Try it -
Take the line containing "تماس بگیرید" and every line after it to the end of the material below; reproduce them exactly, without pictures.

Record excerpts -
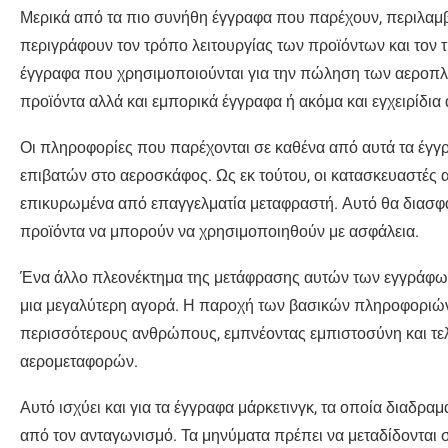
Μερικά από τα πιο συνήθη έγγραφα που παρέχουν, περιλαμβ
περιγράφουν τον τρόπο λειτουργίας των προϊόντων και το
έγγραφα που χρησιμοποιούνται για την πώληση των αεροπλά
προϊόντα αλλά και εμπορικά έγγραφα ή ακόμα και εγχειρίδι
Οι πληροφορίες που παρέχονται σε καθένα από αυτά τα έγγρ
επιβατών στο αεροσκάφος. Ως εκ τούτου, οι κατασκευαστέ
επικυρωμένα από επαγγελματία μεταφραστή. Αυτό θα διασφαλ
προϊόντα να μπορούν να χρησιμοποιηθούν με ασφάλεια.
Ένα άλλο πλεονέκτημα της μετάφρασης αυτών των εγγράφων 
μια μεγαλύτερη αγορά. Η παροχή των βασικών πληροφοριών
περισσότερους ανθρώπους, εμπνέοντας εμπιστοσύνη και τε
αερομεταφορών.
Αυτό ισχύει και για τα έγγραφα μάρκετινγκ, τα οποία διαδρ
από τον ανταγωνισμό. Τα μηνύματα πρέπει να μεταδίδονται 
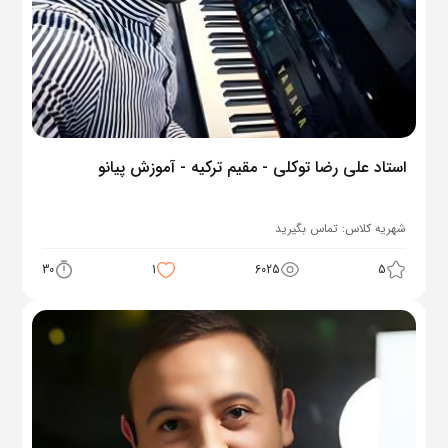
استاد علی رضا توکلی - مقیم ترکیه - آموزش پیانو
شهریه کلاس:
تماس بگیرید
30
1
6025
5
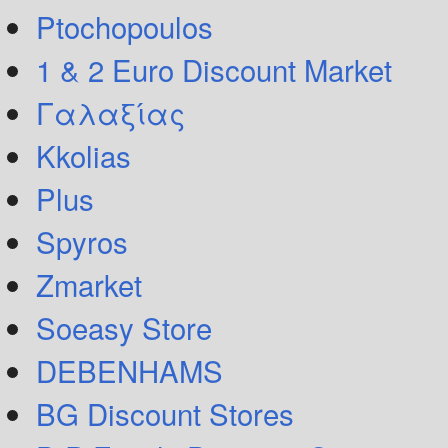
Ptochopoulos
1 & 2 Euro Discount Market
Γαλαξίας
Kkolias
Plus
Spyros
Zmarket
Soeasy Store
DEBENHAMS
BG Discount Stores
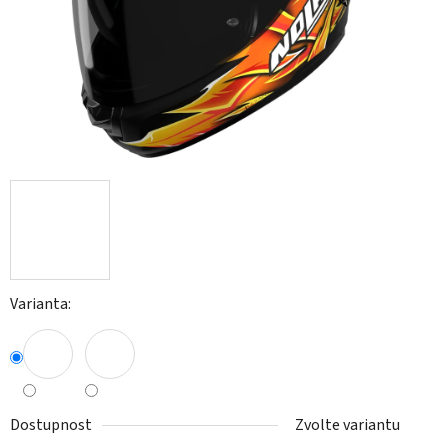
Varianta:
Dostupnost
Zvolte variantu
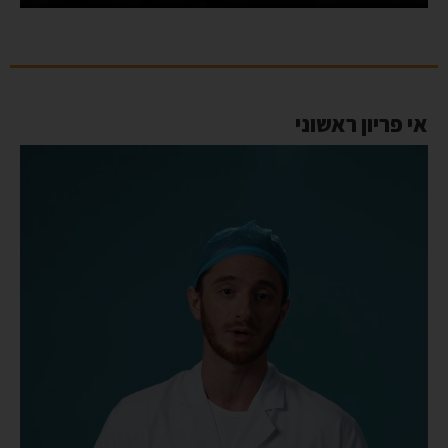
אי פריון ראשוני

Your solution -
تماس بگیرید
30
1
6025
5
Ptochopoulos
1 & 2 Euro Discount Market
Γαλαξίας
Kkolias
Plus
Spyros
Zmarket
Soeasy Store
DEBENHAMS
BG Discount Stores
Varianta:
Dostupnost
Zvolte variantu
אי פריון ראשוני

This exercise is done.